If you follow or subscribe to this blog (thank you – I love you!) you may recall a mention of lecso scattered throughout my posts. It’s a traditional Hungarian tomato and pepper stew that I remember jars and jars of in our pantry growing up. My folks had a huge garden and tomatoes and peppers made up quite a bit of it from what I recall. In the winter, my dad would eat lecso for lunch or dinner (pronounced LETCH-oh). I remember it as a bowl of fire straight from Satan’s table. WAY too hot for my young taste buds.

Fast forward 20 years and I am a lover of all things spicy – jalapenos, habanero and Hungarian wax peppers! It occurred to me one day that that I would probably LOVE that spicy stew of my Dad’s. I had asked him once how to make it but he could not remember, I realized then, that I didn’t even know the correct spelling so how could I search for a recipe?

It wasn’t until several years later that I found a page on Facebook called Hungarian Food and one day someone posted a meme of Hungarian foods. In it was the word lecso. Could it be? It looked pretty close.

I Googled it. Yep. Tomatoes, Hungarian Wax peppers, onions, kolbasz (Hungarian sausage) and of course, paprika.

Woohoo, I found it! The first time I made it was for my Dad, several years ago, to his delight. He hadn’t had it in years. I found a recipe, bought all the stuff to make it, and had no idea the Scoville scale even existed. You might know where I’m going with this.

I cut up all the tomatoes, peppers and onions when I noticed my fingers started to burn. Yep. WEAR GLOVES when cutting Hungarian Wax peppers! They’re as hot as jalapenos. Thank God I noticed the burn before I rubbed my eyes. I washed and washed my hands but they were still on fire the next day. Yikes! It was so worth it though, to see the smile on Dad’s face.

So now, in my meager garden, I grow tomatoes and Hungarian Wax peppers.

In fact, these are the grandpeppers of the peppers I first grew in 2020! I harvest the seeds each year for my next crop. They get hotter as they mature and turn red. I missed the “yellow” window and several of these peeps had already matured.

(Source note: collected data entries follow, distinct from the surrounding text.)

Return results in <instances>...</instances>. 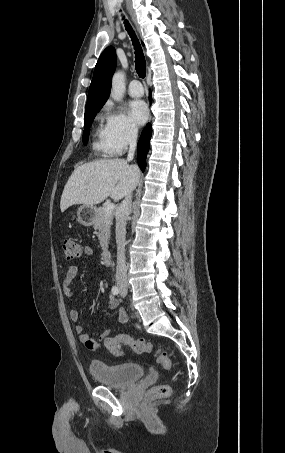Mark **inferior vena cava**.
<instances>
[{
  "instance_id": "inferior-vena-cava-1",
  "label": "inferior vena cava",
  "mask_w": 285,
  "mask_h": 453,
  "mask_svg": "<svg viewBox=\"0 0 285 453\" xmlns=\"http://www.w3.org/2000/svg\"><path fill=\"white\" fill-rule=\"evenodd\" d=\"M137 129L132 128L129 133V152L127 161L134 158L137 144ZM131 213V195H128L120 204L116 215V244H117V266L116 282L118 284L127 283V266L125 262V244H126V221Z\"/></svg>"
}]
</instances>
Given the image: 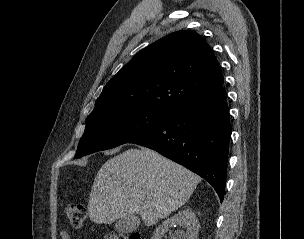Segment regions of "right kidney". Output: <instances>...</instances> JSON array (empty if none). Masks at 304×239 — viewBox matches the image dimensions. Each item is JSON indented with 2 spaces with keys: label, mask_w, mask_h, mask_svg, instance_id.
Masks as SVG:
<instances>
[{
  "label": "right kidney",
  "mask_w": 304,
  "mask_h": 239,
  "mask_svg": "<svg viewBox=\"0 0 304 239\" xmlns=\"http://www.w3.org/2000/svg\"><path fill=\"white\" fill-rule=\"evenodd\" d=\"M176 225L184 226L186 232L177 230L172 234V239H198L200 224L195 213L190 208L179 211L177 214L167 218L156 228L151 239H162V236L169 231V228Z\"/></svg>",
  "instance_id": "obj_1"
}]
</instances>
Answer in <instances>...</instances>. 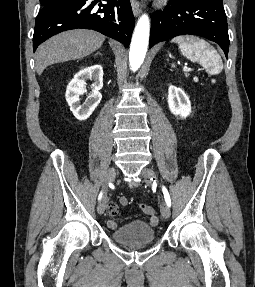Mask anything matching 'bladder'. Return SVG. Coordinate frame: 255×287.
<instances>
[{
    "label": "bladder",
    "instance_id": "1",
    "mask_svg": "<svg viewBox=\"0 0 255 287\" xmlns=\"http://www.w3.org/2000/svg\"><path fill=\"white\" fill-rule=\"evenodd\" d=\"M156 229L150 224L134 220L110 230V238L122 245L152 243L156 239Z\"/></svg>",
    "mask_w": 255,
    "mask_h": 287
}]
</instances>
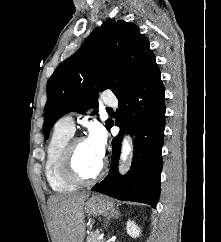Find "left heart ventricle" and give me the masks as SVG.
<instances>
[{
  "instance_id": "obj_1",
  "label": "left heart ventricle",
  "mask_w": 221,
  "mask_h": 242,
  "mask_svg": "<svg viewBox=\"0 0 221 242\" xmlns=\"http://www.w3.org/2000/svg\"><path fill=\"white\" fill-rule=\"evenodd\" d=\"M101 161L102 158L92 151L85 140L77 143L75 164L81 174L85 176L94 174L98 170Z\"/></svg>"
}]
</instances>
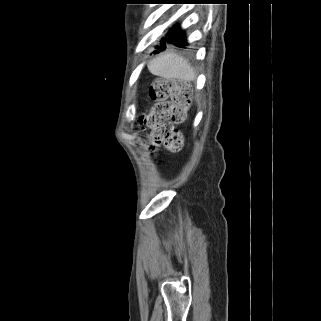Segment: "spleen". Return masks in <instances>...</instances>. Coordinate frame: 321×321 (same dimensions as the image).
<instances>
[{"instance_id": "1", "label": "spleen", "mask_w": 321, "mask_h": 321, "mask_svg": "<svg viewBox=\"0 0 321 321\" xmlns=\"http://www.w3.org/2000/svg\"><path fill=\"white\" fill-rule=\"evenodd\" d=\"M149 71L165 79H178L181 81H193L196 79L193 67L182 56L166 52L155 56L148 63Z\"/></svg>"}]
</instances>
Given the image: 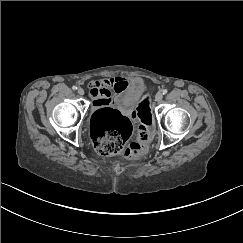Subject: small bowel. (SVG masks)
<instances>
[{
	"label": "small bowel",
	"mask_w": 243,
	"mask_h": 243,
	"mask_svg": "<svg viewBox=\"0 0 243 243\" xmlns=\"http://www.w3.org/2000/svg\"><path fill=\"white\" fill-rule=\"evenodd\" d=\"M127 84L128 80L119 76L93 81L89 87L93 106L101 107L111 103H120ZM112 91H114L115 97Z\"/></svg>",
	"instance_id": "small-bowel-1"
}]
</instances>
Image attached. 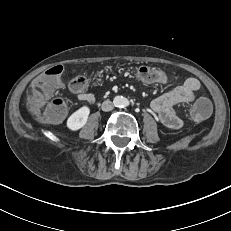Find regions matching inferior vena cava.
<instances>
[{"label": "inferior vena cava", "instance_id": "inferior-vena-cava-1", "mask_svg": "<svg viewBox=\"0 0 231 231\" xmlns=\"http://www.w3.org/2000/svg\"><path fill=\"white\" fill-rule=\"evenodd\" d=\"M101 108L103 111L107 112V111H111L114 108V105L111 101L106 100L102 103Z\"/></svg>", "mask_w": 231, "mask_h": 231}]
</instances>
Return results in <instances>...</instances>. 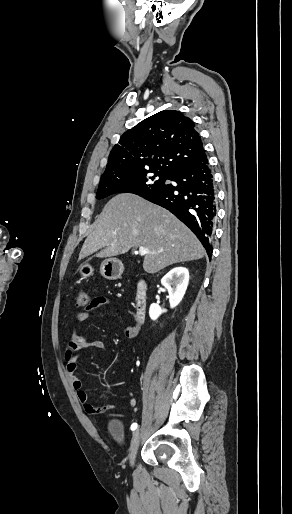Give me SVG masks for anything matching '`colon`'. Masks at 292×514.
Wrapping results in <instances>:
<instances>
[{
    "label": "colon",
    "instance_id": "1",
    "mask_svg": "<svg viewBox=\"0 0 292 514\" xmlns=\"http://www.w3.org/2000/svg\"><path fill=\"white\" fill-rule=\"evenodd\" d=\"M75 307L77 310H88L90 308L89 296L85 290H81L77 293Z\"/></svg>",
    "mask_w": 292,
    "mask_h": 514
}]
</instances>
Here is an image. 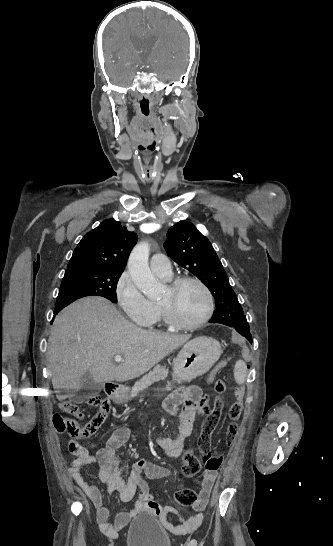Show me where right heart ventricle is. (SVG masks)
I'll return each mask as SVG.
<instances>
[{
  "label": "right heart ventricle",
  "mask_w": 333,
  "mask_h": 546,
  "mask_svg": "<svg viewBox=\"0 0 333 546\" xmlns=\"http://www.w3.org/2000/svg\"><path fill=\"white\" fill-rule=\"evenodd\" d=\"M163 279L169 280V279H166V278H163ZM156 308H157V314H156V317L154 318V320L150 323L151 326L156 325L159 322L160 318H161V312H160L158 307H156Z\"/></svg>",
  "instance_id": "e07e8e85"
}]
</instances>
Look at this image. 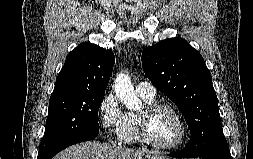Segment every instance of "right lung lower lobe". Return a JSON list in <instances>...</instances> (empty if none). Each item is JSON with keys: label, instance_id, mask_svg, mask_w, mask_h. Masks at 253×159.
<instances>
[{"label": "right lung lower lobe", "instance_id": "right-lung-lower-lobe-1", "mask_svg": "<svg viewBox=\"0 0 253 159\" xmlns=\"http://www.w3.org/2000/svg\"><path fill=\"white\" fill-rule=\"evenodd\" d=\"M97 135L98 133H83L77 136L70 137L68 139H65L59 142L54 147H52L46 154L42 156H38L37 159H51L54 155H56L58 152L65 149L66 147L79 143V142L92 140Z\"/></svg>", "mask_w": 253, "mask_h": 159}]
</instances>
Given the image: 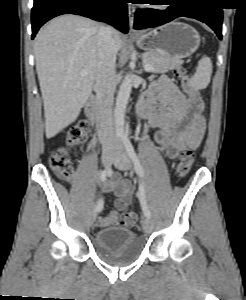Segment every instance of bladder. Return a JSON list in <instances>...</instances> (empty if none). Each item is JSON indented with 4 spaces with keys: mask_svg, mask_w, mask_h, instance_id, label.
<instances>
[{
    "mask_svg": "<svg viewBox=\"0 0 246 300\" xmlns=\"http://www.w3.org/2000/svg\"><path fill=\"white\" fill-rule=\"evenodd\" d=\"M95 246L109 259L119 262L134 260L142 253V243L135 232L122 226L97 231Z\"/></svg>",
    "mask_w": 246,
    "mask_h": 300,
    "instance_id": "31cf9c89",
    "label": "bladder"
}]
</instances>
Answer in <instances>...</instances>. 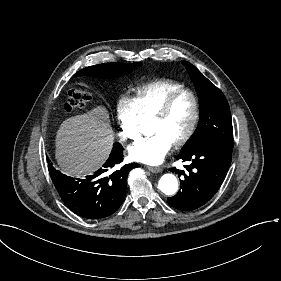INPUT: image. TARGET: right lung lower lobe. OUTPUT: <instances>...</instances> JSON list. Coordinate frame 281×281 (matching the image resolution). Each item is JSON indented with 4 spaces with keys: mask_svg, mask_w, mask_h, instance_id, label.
<instances>
[{
    "mask_svg": "<svg viewBox=\"0 0 281 281\" xmlns=\"http://www.w3.org/2000/svg\"><path fill=\"white\" fill-rule=\"evenodd\" d=\"M122 161L123 147L114 143L103 168L83 179L66 176L51 163L48 169L59 195L71 211L86 219H99L112 215L122 205L129 171L139 167L133 163L115 170Z\"/></svg>",
    "mask_w": 281,
    "mask_h": 281,
    "instance_id": "obj_1",
    "label": "right lung lower lobe"
}]
</instances>
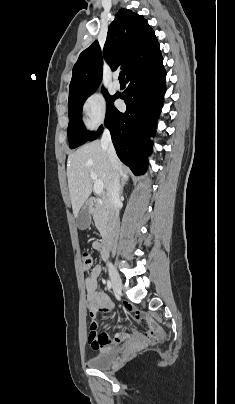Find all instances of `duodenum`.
<instances>
[{"instance_id": "410a0bca", "label": "duodenum", "mask_w": 235, "mask_h": 404, "mask_svg": "<svg viewBox=\"0 0 235 404\" xmlns=\"http://www.w3.org/2000/svg\"><path fill=\"white\" fill-rule=\"evenodd\" d=\"M99 205V200L98 199H91L90 200V208L93 211L97 206ZM112 243V235L111 234H106L103 237V252H104V257H108V249L110 248Z\"/></svg>"}]
</instances>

So I took them all camping and decided to make lecso over the fire in my cast iron Dutch oven. Because many of the peppers were already red, this batch was going to be HOT!

Now, a Hungarian person reading this might say, “That’s not kolbasz!”  Haha.. I chose Polish sausage instead as this dish is really kind of a remembrance of my folks – my Dad was Hungarian and my mom, Polish.

Once all the tomatoes and peppers were chopped, I started cooking the sausage, which soon got the attention of the neighbor’s dog.

It was a pretty hot day to be doing this, but it was worth it.

Soon, I realized my 10″ Dutch oven would not hold my entire concoction.  Thank God for my sister’s brand, spanking new 12″! She had even ordered the foil liners to make clean up a breeze!

So into the pot it went, with the cooked sausage. I let it thicken, simmer and then added minced garlic and paprika. The first time I made this, I used the recipe I linked to above, but now I typically just do everything to taste. It depends on how many tomatoes and peppers I have on hand.

Yum.. The smell of the peppers wafting across the campsite was amazing!

If you grow tomatoes and peppers, try this out! It also freezes pretty well to heat up later on a cold winter day.